Table 3 Before and after assessment (mean, SD), with p value and percentage difference in scores rated by 100 study participants on OHIP-14 questionnaire

The internal reliability was .942 OHIP-14 and LORQv3 preoperatively and .939 and .900 for OHIP-14 and LORQv3 questionnaire postoperatively.

Discussion

Improvement in OHRQOL of patients after prosthodontic rehabilitation of head and neck cancer is important for physical, psychological and social well-being of the patients [11,12,13,14,15,16,17]. There have been studies documented earlier assessing the HRQOL after oral rehabilitation in head and neck cancer patients [1, 7, 8, 18], however with a small sample size or site specific [18].

This is the first study to evaluate the OHRQOL using a sample size of hundred and a head and neck function specific measure (LORQv3 and OHIP-14) in patients with head and neck cancer. The main objective of this study was to assess patients adaptation and the benefits derived from dental rehabilitation. The results of the current study show improvement in all the domains of the LORQv3 and OHIP-14 questionnaires.

This study is not site specific, and included, patients with malignant lesions of the oral cavity, pharynx and larynx as compared to study by Kadriye Peker et al. [18] where cases of carcinoma of the maxillary sinus and nasopharynx were evaluated.

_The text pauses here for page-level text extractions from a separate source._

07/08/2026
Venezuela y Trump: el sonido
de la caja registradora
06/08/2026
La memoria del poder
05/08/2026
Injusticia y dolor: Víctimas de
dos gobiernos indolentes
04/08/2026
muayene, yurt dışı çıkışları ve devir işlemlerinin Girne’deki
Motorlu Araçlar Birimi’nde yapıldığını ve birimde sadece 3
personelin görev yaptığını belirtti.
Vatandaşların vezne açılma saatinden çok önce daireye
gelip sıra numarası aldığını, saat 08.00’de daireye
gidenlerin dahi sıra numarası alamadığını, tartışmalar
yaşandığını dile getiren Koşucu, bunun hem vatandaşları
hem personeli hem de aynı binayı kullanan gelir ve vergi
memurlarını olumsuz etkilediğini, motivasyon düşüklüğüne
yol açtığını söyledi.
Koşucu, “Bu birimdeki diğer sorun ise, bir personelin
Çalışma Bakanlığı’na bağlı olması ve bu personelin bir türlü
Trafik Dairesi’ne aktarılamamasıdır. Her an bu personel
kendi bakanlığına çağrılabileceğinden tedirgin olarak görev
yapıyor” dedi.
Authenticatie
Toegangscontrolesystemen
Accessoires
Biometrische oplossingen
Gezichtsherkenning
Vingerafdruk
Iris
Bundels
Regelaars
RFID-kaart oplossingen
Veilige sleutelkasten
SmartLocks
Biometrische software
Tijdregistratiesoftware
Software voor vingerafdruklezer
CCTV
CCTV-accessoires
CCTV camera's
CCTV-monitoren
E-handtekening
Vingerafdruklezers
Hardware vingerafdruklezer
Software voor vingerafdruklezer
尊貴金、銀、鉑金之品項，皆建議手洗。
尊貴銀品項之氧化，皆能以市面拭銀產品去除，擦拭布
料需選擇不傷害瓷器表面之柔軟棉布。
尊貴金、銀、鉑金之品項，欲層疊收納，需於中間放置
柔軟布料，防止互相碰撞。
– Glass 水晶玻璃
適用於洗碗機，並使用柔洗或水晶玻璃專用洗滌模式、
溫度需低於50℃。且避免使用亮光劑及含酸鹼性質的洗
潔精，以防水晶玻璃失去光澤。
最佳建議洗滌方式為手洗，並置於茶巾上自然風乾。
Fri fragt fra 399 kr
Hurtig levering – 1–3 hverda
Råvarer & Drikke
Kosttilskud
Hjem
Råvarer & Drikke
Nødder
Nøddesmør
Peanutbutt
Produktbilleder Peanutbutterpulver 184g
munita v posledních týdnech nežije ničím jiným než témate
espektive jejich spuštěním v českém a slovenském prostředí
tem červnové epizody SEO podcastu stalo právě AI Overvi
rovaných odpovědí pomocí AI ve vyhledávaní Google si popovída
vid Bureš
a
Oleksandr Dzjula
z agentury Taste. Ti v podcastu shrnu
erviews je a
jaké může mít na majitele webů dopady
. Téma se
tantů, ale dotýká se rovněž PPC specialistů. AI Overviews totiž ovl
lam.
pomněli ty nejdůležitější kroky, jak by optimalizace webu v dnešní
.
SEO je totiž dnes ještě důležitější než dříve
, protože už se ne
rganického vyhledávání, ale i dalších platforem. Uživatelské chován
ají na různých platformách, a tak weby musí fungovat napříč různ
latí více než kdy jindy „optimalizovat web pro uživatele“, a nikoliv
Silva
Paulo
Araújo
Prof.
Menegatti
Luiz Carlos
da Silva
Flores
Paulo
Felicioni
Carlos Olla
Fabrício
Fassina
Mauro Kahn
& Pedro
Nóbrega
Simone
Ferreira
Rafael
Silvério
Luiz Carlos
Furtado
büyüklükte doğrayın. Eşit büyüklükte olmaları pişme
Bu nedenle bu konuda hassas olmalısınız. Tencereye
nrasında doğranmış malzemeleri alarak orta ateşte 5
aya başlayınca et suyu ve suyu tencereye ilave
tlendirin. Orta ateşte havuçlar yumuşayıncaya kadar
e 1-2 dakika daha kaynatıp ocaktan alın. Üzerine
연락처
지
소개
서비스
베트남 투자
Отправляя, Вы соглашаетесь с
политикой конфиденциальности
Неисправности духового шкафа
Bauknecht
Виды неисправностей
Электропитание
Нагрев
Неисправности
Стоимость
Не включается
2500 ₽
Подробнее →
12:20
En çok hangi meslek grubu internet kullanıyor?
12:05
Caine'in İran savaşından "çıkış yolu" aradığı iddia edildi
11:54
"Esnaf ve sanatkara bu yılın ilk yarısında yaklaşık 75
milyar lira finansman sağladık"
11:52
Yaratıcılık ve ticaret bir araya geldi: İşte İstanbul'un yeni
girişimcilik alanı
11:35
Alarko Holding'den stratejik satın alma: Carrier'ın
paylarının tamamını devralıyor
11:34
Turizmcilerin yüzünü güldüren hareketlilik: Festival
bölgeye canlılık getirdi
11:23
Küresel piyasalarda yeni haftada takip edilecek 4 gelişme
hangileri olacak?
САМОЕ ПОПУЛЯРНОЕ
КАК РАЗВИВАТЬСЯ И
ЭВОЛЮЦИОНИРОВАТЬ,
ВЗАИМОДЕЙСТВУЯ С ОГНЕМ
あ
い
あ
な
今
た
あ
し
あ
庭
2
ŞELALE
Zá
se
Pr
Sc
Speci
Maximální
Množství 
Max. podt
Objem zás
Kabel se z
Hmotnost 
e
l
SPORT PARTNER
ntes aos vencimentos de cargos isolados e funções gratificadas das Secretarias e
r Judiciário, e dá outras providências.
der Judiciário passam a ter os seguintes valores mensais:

Liverpool Oral Rehabilitation Questionnaire version 3(LORQv3) was chosen as it specifically deals to understand the impact of oral rehabilitation in patients with head and neck cancers. Assessments with LORQv3 questionnaires after 1 year of prosthodontic rehabilitation showed marked improvement in all the domains. Few patients still complained of issues with social interaction. This can be due to results from surgery/radiotherapy that affected appearance, esthetics, and function.

In the present study, 100% response rate was achieved as this study was conducted by questionnaire based interviews which were conducted by a single investigator. However, it was noticed with previous studies [7, 8], that the item 17 (difficulty opening mouth) was the most frequently omitted item, probably as a result of its location at the top of page 2 of the LORQv3 questionnaire. Hence in previous studies by Pace-Balzan, less response rate was achieved [1, 7] as the studies were postal survey.

Oral Health Impact Profile (OHIP) measures people’s perception of the social impact of oral disorders on their wellbeing [4]. The aim of this index is to provide a comprehensive measure of self-reported dysfunction, discomfort and disability arising from oral conditions [4, 5]. Assessment with OHIP-14 showed no problems in the domains of psychological disability, social disability and handicap after 1 year of prosthetic rehabilitation. Improvement was noticed in all the domains (psychological discomfort, functional limitation, physical disability, psychological disability, physical pain, social disability, and handicap).

Conclusions

Based on the responses from the questionnaires administered in this study, the following conclusions were made:

  1. 1.

    For all the items of LORQv3 there was 10 to 38% improvement in function.

  2. 2.

    OHIP-14 showed an 11 to 26% improvements in all the domains.

  3. 3.

    Prosthetic rehabilitation contributed to an improvement of patients with head and neck cancer, in view of the decreased scores on the Likert scale after prosthetic treatment.